(GIVEN DATA Opens)

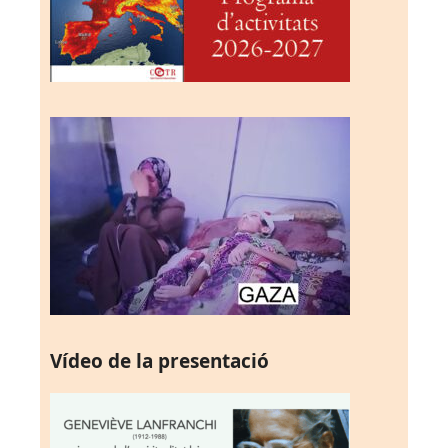
Vídeo de la presentació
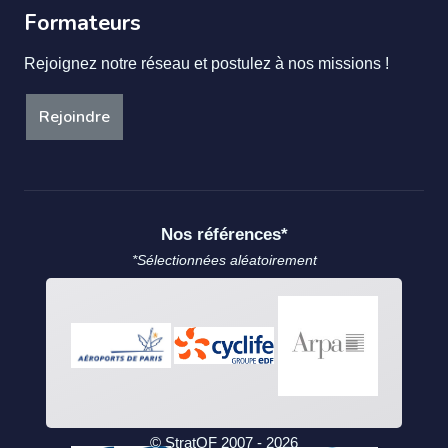
Formateurs
Rejoignez notre réseau et postulez à nos missions !
Rejoindre
Nos références*
*Sélectionnées aléatoirement
© StratOF 2007 - 2026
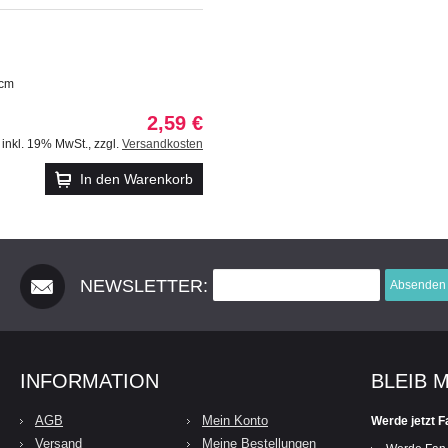
 cm
2,59 €
inkl. 19% MwSt.
,
zzgl.
Versandkosten
In den Warenkorb
NEWSLETTER:
Absenden
INFORMATION
BLEIB 
AGB
Mein Konto
Werde jetzt F
Versand
Meine Bestellungen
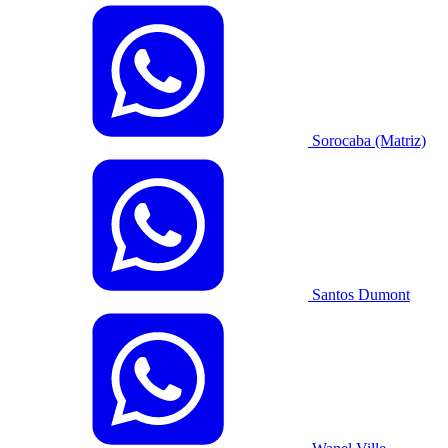
Sorocaba (Matriz)
Santos Dumont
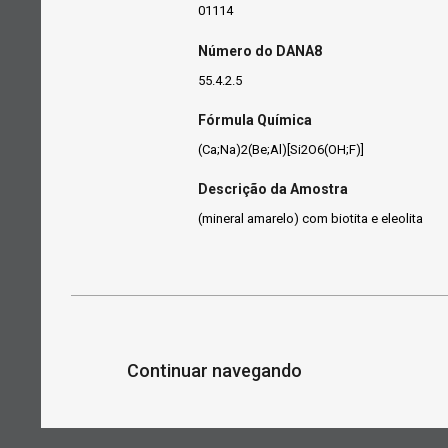
01114
Número do DANA8
55.4.2.5
Fórmula Química
(Ca;Na)2(Be;Al)[Si2O6(OH;F)]
Descrição da Amostra
(mineral amarelo) com biotita e eleolita
Continuar navegando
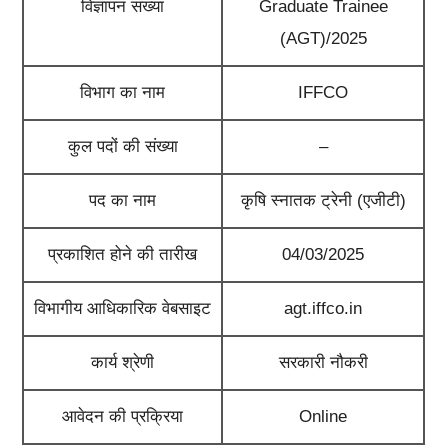
विज्ञापन संख्या
Graduate Trainee
(AGT)/2025
विभाग का नाम
IFFCO
कुल पदों की संख्या
–
पद का नाम
कृषि स्नातक ट्रेनी (एजीटी)
प्रकाशित होने की तारीख
04/03/2025
विभागीय आधिकारिक वेबसाइट
agt.iffco.in
कार्य श्रेणी
सरकारी नौकरी
आवेदन की प्रक्रिया
Online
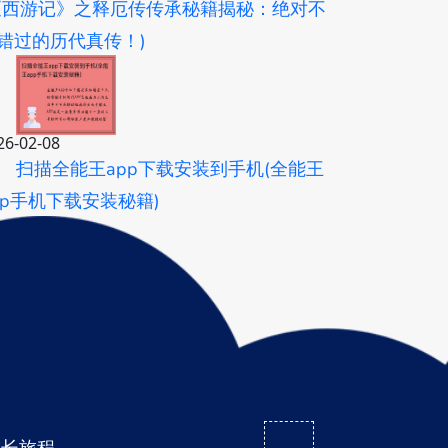
《西游记》之释厄传传承秘籍揭秘：绝对不
错过的历代真传！)
26-02-08
扫描全能王app下载安装到手机(全能王
pp手机下载安装秘籍)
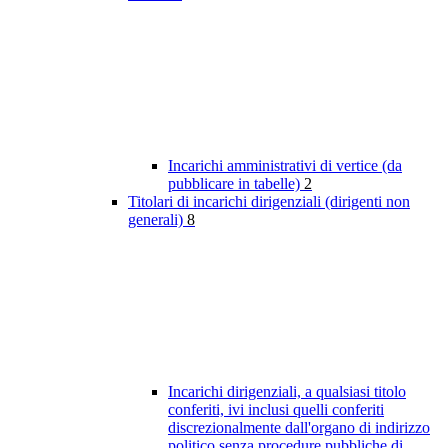
Incarichi amministrativi di vertice (da
pubblicare in tabelle)
2
Titolari di incarichi dirigenziali (dirigenti non
generali)
8
Incarichi dirigenziali, a qualsiasi titolo
conferiti, ivi inclusi quelli conferiti
discrezionalmente dall'organo di indirizzo
politico senza procedure pubbliche di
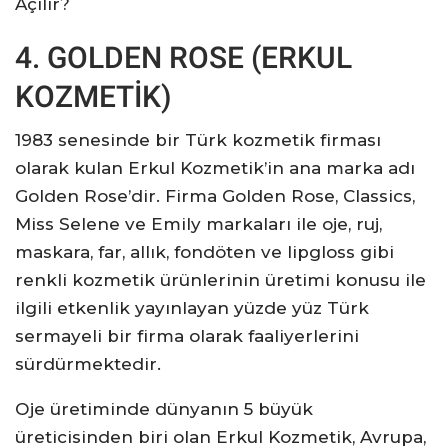
Açılır?
4. GOLDEN ROSE (ERKUL
KOZMETİK)
1983 senesinde bir Türk kozmetik firması
olarak kulan Erkul Kozmetik’in ana marka adı
Golden Rose’dir. Firma Golden Rose, Classics,
Miss Selene ve Emily markaları ile oje, ruj,
maskara, far, allık, fondöten ve lipgloss gibi
renkli kozmetik ürünlerinin üretimi konusu ile
ilgili etkenlik yayınlayan yüzde yüz Türk
sermayeli bir firma olarak faaliyerlerini
sürdürmektedir.
Oje üretiminde dünyanın 5 büyük
üreticisinden biri olan Erkul Kozmetik, Avrupa,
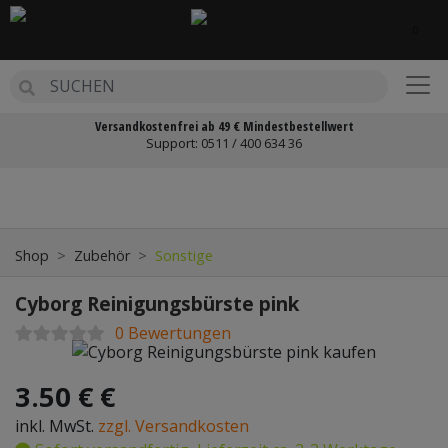
0
BACK
MR.EDS
Versandkostenfrei ab 49 € Mindestbestellwert
AMY DELUXE
Support:
0511 / 400 634 36
Zurück
Weit
?GYPTISCHE HOOKAH
CAESAR
Shop
Zubehör
Sonstige
CRYSTALIA
Cyborg Reinigungsbürste pink
ESCOBAR
0 Bewertungen
HUKA
3.50 € €
MIG
inkl. MwSt.
zzgl. Versandkosten
PANAME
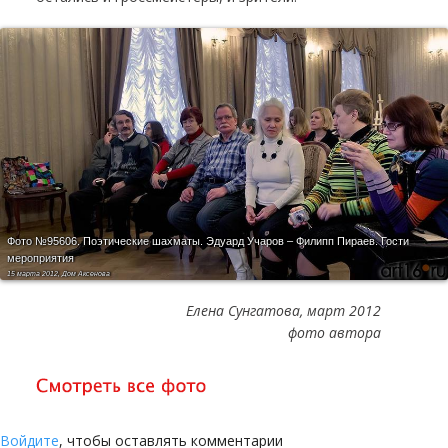
Фото №95606.
Поэтические шахматы. Эдуард Учаров – Филипп Пираев. Гости
мероприятия
15 марта 2012, Дом Аксенова
Елена Сунгатова, март 2012
фото автора
Войдите
, чтобы оставлять комментарии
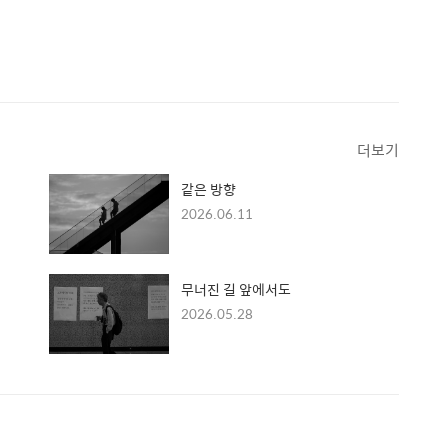
더보기
같은 방향
2026.06.11
무너진 길 앞에서도
2026.05.28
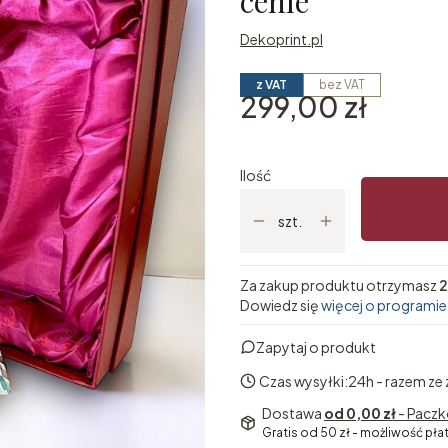
cenie
Dekoprint.pl
z VAT
bez VAT
Cena
299,00 zł
Ilość
szt.
Za zakup produktu otrzymasz
2
Dowiedz się
więcej o programie
Zapytaj o produkt
Czas wysyłki:
24h - razem ze
Dostawa
od 0,00 zł
- Paczk
Gratis od 50 zł - możliwość pła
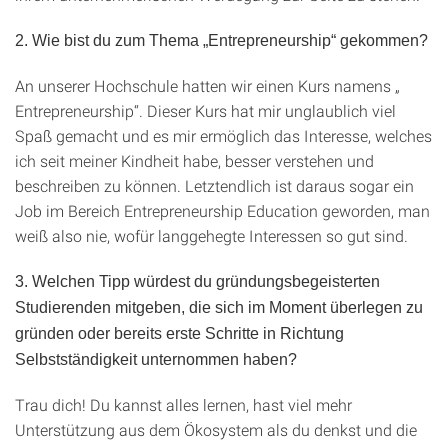
2. Wie bist du zum Thema „Entrepreneurship“ gekommen?
An unserer Hochschule hatten wir einen Kurs namens „
Entrepreneurship“. Dieser Kurs hat mir unglaublich viel
Spaß gemacht und es mir ermöglich das Interesse, welches
ich seit meiner Kindheit habe, besser verstehen und
beschreiben zu können. Letztendlich ist daraus sogar ein
Job im Bereich Entrepreneurship Education geworden, man
weiß also nie, wofür langgehegte Interessen so gut sind.
3. Welchen Tipp würdest du gründungsbegeisterten
Studierenden mitgeben, die sich im Moment überlegen zu
gründen oder bereits erste Schritte in Richtung
Selbstständigkeit unternommen haben?
Trau dich! Du kannst alles lernen, hast viel mehr
Unterstützung aus dem Ökosystem als du denkst und die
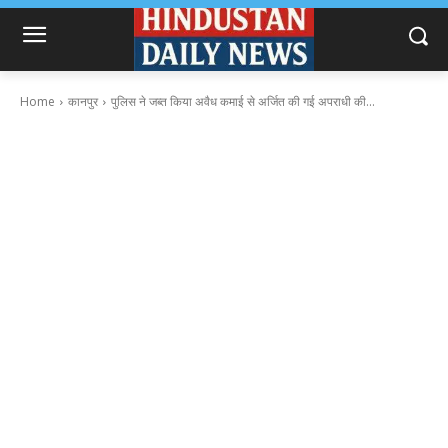
Home
कानपुर
पुलिस ने जब्त किया अवैध कमाई से अर्जित की गई अपराधी की...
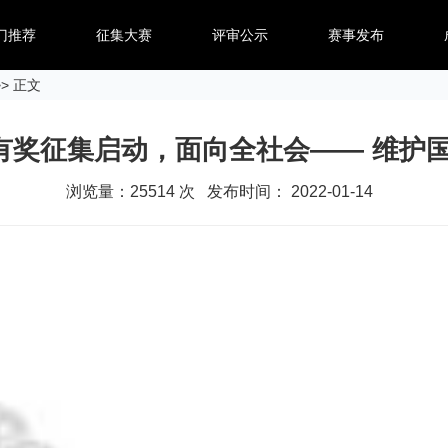
门推荐
征集大赛
评审公示
赛事发布
> 正文
有奖征集启动，面向全社会—— 维护
浏览量：
25514
次 发布时间： 2022-01-14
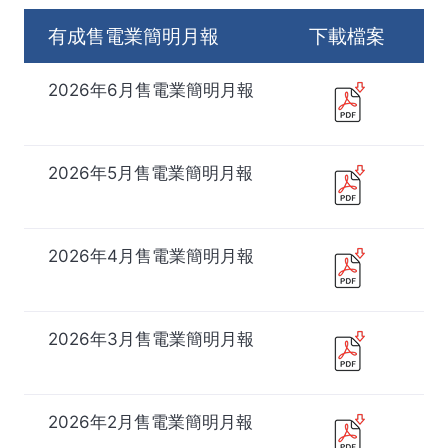
有成售電業簡明月報
下載檔案
2026年6月售電業簡明月報
2026年5月售電業簡明月報
2026年4月售電業簡明月報
2026年3月售電業簡明月報
2026年2月售電業簡明月報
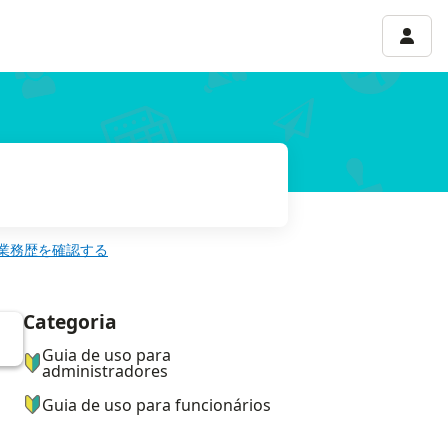
Menu 
業務歴を確認する
Categoria
ナビゲーションメニュー
Guia de uso para
administradores
Guia de uso para funcionários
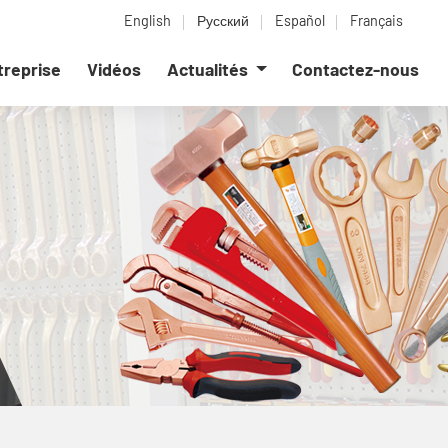
English
Русский
Español
Français
ntreprise
Vidéos
Actualités
Contactez-nous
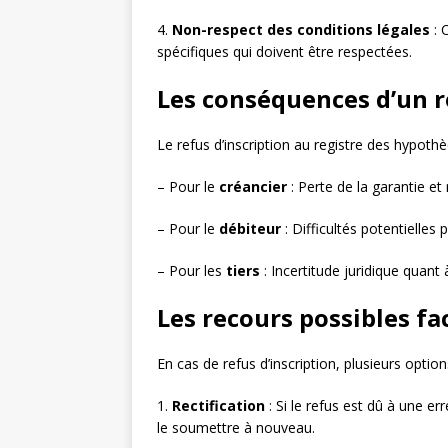
4.
Non-respect des conditions légales
: 
spécifiques qui doivent être respectées.
Les conséquences d’un r
Le refus d’inscription au registre des hypoth
– Pour le
créancier
: Perte de la garantie e
– Pour le
débiteur
: Difficultés potentielles
– Pour les
tiers
: Incertitude juridique quant 
Les recours possibles fa
En cas de refus d’inscription, plusieurs optio
1.
Rectification
: Si le refus est dû à une er
le soumettre à nouveau.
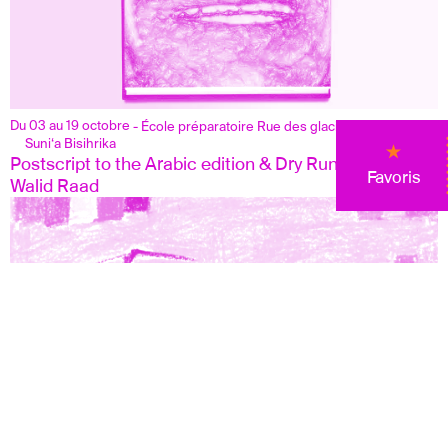
Du 03 au 19 octobre
- École préparatoire Rue des glacières
Suni‘a Bisihrika
Postscript to the Arabic edition & Dry Run
Favoris
Walid Raad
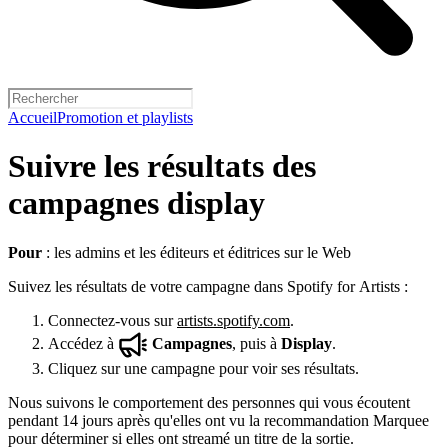
Accueil
Promotion et playlists
Suivre les résultats des
campagnes display
Pour
: les admins et les éditeurs et éditrices sur le Web
Suivez les résultats de votre campagne dans Spotify for Artists :
Connectez-vous sur
artists.spotify.com
.
Accédez à
Campagnes
, puis à
Display
.
Cliquez sur une campagne pour voir ses résultats.
Nous suivons le comportement des personnes qui vous écoutent
pendant 14 jours après qu'elles ont vu la recommandation Marquee
pour déterminer si elles ont streamé un titre de la sortie.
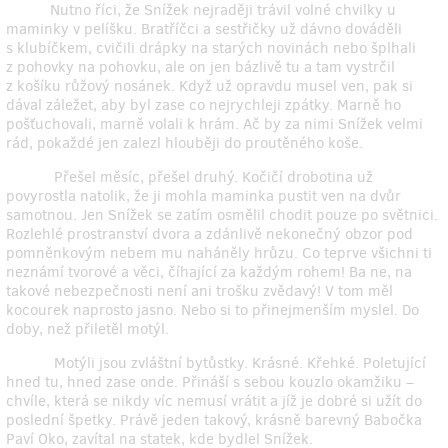
Nutno říci, že Snížek nejraději trávil volné chvilky u
maminky v pelíšku. Bratříčci a sestřičky už dávno dováděli
s klubíčkem, cvičili drápky na starých novinách nebo šplhali
z pohovky na pohovku, ale on jen bázlivě tu a tam vystrčil
z košíku růžový nosánek. Když už opravdu musel ven, pak si
dával záležet, aby byl zase co nejrychleji zpátky. Marně ho
pošťuchovali, marně volali k hrám. Ač by za nimi Snížek velmi
rád, pokaždé jen zalezl hlouběji do proutěného koše.
Přešel měsíc, přešel druhý. Kočičí drobotina už
povyrostla natolik, že ji mohla maminka pustit ven na dvůr
samotnou. Jen Snížek se zatím osmělil chodit pouze po světnici.
Rozlehlé prostranství dvora a zdánlivě nekonečný obzor pod
pomněnkovým nebem mu naháněly hrůzu. Co teprve všichni ti
neznámí tvorové a věci, číhající za každým rohem! Ba ne, na
takové nebezpečnosti není ani trošku zvědavý! V tom měl
kocourek naprosto jasno. Nebo si to přinejmenším myslel. Do
doby, než přiletěl motýl.
Motýli jsou zvláštní bytůstky. Krásné. Křehké. Poletující
hned tu, hned zase onde. Přináší s sebou kouzlo okamžiku –
chvíle, která se nikdy víc nemusí vrátit a jíž je dobré si užít do
poslední špetky. Právě jeden takový, krásně barevný Babočka
Paví Oko, zavítal na statek, kde bydlel Snížek.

(GIVEN DATA Closes)

* **WHAT YOU HAVE TO DO**
Your job is to repeat every entry exactly, keeping all pictures out of the copy.

* **ANSWER BELOW**
Vídeo de la presentació
Formateurs
Rejoignez notre réseau et postulez à nos missions !
Rejoindre
Nos références*
*Sélectionnées aléatoirement
© StratOF 2007 - 2026
 cm
2,59 €
inkl. 19% MwSt.
,
zzgl.
Versandkosten
In den Warenkorb
NEWSLETTER:
Absenden
INFORMATION
BLEIB 
AGB
Mein Konto
Werde jetzt F
Versand
Meine Bestellungen
Sorocaba (Matriz)
Santos Dumont
01114
Número do DANA8
55.4.2.5
Fórmula Química
(Ca;Na)2(Be;Al)[Si2O6(OH;F)]
Descrição da Amostra
(mineral amarelo) com biotita e eleolita
Continuar navegando
विज्ञापन संख्या
Graduate Trainee
(AGT)/2025
विभाग का नाम
IFFCO
कुल पदों की संख्या
–
पद का नाम
कृषि स्नातक ट्रेनी (एजीटी)
प्रकाशित होने की तारीख
04/03/2025
विभागीय आधिकारिक वेबसाइट
agt.iffco.in
कार्य श्रेणी
सरकारी नौकरी
आवेदन की प्रक्रिया
Online
《西游记》之释厄传传承秘籍揭秘：绝对不
错过的历代真传！)
26-02-08
扫描全能王app下载安装到手机(全能王
pp手机下载安装秘籍)
Incarichi amministrativi di vertice (da
pubblicare in tabelle)
2
Titolari di incarichi dirigenziali (dirigenti non
generali)
8
Incarichi dirigenziali, a qualsiasi titolo
conferiti, ivi inclusi quelli conferiti
discrezionalmente dall'organo di indirizzo
politico senza procedure pubbliche di
Açılır?
4. GOLDEN ROSE (ERKUL
KOZMETİK)
1983 senesinde bir Türk kozmetik firması
olarak kulan Erkul Kozmetik’in ana marka adı
Golden Rose’dir. Firma Golden Rose, Classics,
Miss Selene ve Emily markaları ile oje, ruj,
maskara, far, allık, fondöten ve lipgloss gibi
renkli kozmetik ürünlerinin üretimi konusu ile
ilgili etkenlik yayınlayan yüzde yüz Türk
sermayeli bir firma olarak faaliyerlerini
sürdürmektedir.
Oje üretiminde dünyanın 5 büyük
üreticisinden biri olan Erkul Kozmetik, Avrupa,
0
BACK
MR.EDS
Versandkostenfrei ab 49 € Mindestbestellwert
AMY DELUXE
Support:
0511 / 400 634 36
Zurück
Weit
?GYPTISCHE HOOKAH
CAESAR
Shop
Zubehör
Sonstige
CRYSTALIA
Cyborg Reinigungsbürste pink
ESCOBAR
0 Bewertungen
HUKA
3.50 € €
MIG
inkl. MwSt.
zzgl. Versandkosten
PANAME
Фото №95606.
Поэтические шахматы. Эдуард Учаров – Филипп Пираев. Гости
мероприятия
15 марта 2012, Дом Аксенова
Елена Сунгатова, март 2012
фото автора
Войдите
, чтобы оставлять комментарии
더보기
같은 방향
2026.06.11
무너진 길 앞에서도
2026.05.28
cenie
Dekoprint.pl
z VAT
bez VAT
Cena
299,00 zł
Ilość
szt.
Za zakup produktu otrzymasz
2
Dowiedz się
więcej o programie
Zapytaj o produkt
Czas wysyłki:
24h - razem ze
Dostawa
od 0,00 zł
- Paczk
Gratis od 50 zł - możliwość pła
2. Wie bist du zum Thema „Entrepreneurship“ gekommen?
An unserer Hochschule hatten wir einen Kurs namens „
Entrepreneurship“. Dieser Kurs hat mir unglaublich viel
Spaß gemacht und es mir ermöglich das Interesse, welches
ich seit meiner Kindheit habe, besser verstehen und
beschreiben zu können. Letztendlich ist daraus sogar ein
Job im Bereich Entrepreneurship Education geworden, man
weiß also nie, wofür langgehegte Interessen so gut sind.
3. Welchen Tipp würdest du gründungsbegeisterten
Studierenden mitgeben, die sich im Moment überlegen zu
gründen oder bereits erste Schritte in Richtung
Selbstständigkeit unternommen haben?
Trau dich! Du kannst alles lernen, hast viel mehr
Unterstützung aus dem Ökosystem als du denkst und die
Home
कानपुर
पुलिस ने जब्त किया अवैध कमाई से अर्जित की गई अपराधी की...
门推荐
征集大赛
评审公示
赛事发布
> 正文
有奖征集启动，面向全社会—— 维护
浏览量：
25514
次 发布时间： 2022-01-14
有成售電業簡明月報
下載檔案
2026年6月售電業簡明月報
2026年5月售電業簡明月報
2026年4月售電業簡明月報
2026年3月售電業簡明月報
2026年2月售電業簡明月報
Menu 
業務歴を確認する
Categoria
ナビゲーションメニュー
Guia de uso para
administradores
Guia de uso para funcionários
English
Русский
Español
Français
ntreprise
Vidéos
Actualités
Contactez-nous
4.
Non-respect des conditions légales
: 
spécifiques qui doivent être respectées.
Les conséquences d’un r
Le refus d’inscription au registre des hypoth
– Pour le
créancier
: Perte de la garantie e
– Pour le
débiteur
: Difficultés potentielles
– Pour les
tiers
: Incertitude juridique quant 
Les recours possibles fa
En cas de refus d’inscription, plusieurs optio
1.
Rectification
: Si le refus est dû à une er
le soumettre à nouveau.
Du 03 au 19 octobre
- École préparatoire Rue des glacières
Suni‘a Bisihrika
Postscript to the Arabic edition & Dry Run
Favoris
Walid Raad
Accueil
Promotion et playlists
Suivre les résultats des
campagnes display
Pour
: les admins et les éditeurs et éditrices sur le Web
Suivez les résultats de votre campagne dans Spotify for Artists :
Connectez-vous sur
artists.spotify.com
.
Accédez à
Campagnes
, puis à
Display
.
Cliquez sur une campagne pour voir ses résultats.
Nous suivons le comportement des personnes qui vous écoutent
pendant 14 jours après qu'elles ont vu la recommandation Marquee
pour déterminer si elles ont streamé un titre de la sortie.
Nutno říci, že Snížek nejraději trávil volné chvilky u
maminky v pelíšku. Bratříčci a sestřičky už dávno dováděli
s klubíčkem, cvičili drápky na starých novinách nebo šplhali
z pohovky na pohovku, ale on jen bázlivě tu a tam vystrčil
z košíku růžový nosánek. Když už opravdu musel ven, pak si
dával záležet, aby byl zase co nejrychleji zpátky. Marně ho
pošťuchovali, marně volali k hrám. Ač by za nimi Snížek velmi
rád, pokaždé jen zalezl hlouběji do proutěného koše.
Přešel měsíc, přešel druhý. Kočičí drobotina už
povyrostla natolik, že ji mohla maminka pustit ven na dvůr
samotnou. Jen Snížek se zatím osmělil chodit pouze po světnici.
Rozlehlé prostranství dvora a zdánlivě nekonečný obzor pod
pomněnkovým nebem mu naháněly hrůzu. Co teprve všichni ti
neznámí tvorové a věci, číhající za každým rohem! Ba ne, na
takové nebezpečnosti není ani trošku zvědavý! V tom měl
kocourek naprosto jasno. Nebo si to přinejmenším myslel. Do
doby, než přiletěl motýl.
Motýli jsou zvláštní bytůstky. Krásné. Křehké. Poletující
hned tu, hned zase onde. Přináší s sebou kouzlo okamžiku –
chvíle, která se nikdy víc nemusí vrátit a jíž je dobré si užít do
poslední špetky. Právě jeden takový, krásně barevný Babočka
Paví Oko, zavítal na statek, kde bydlel Snížek.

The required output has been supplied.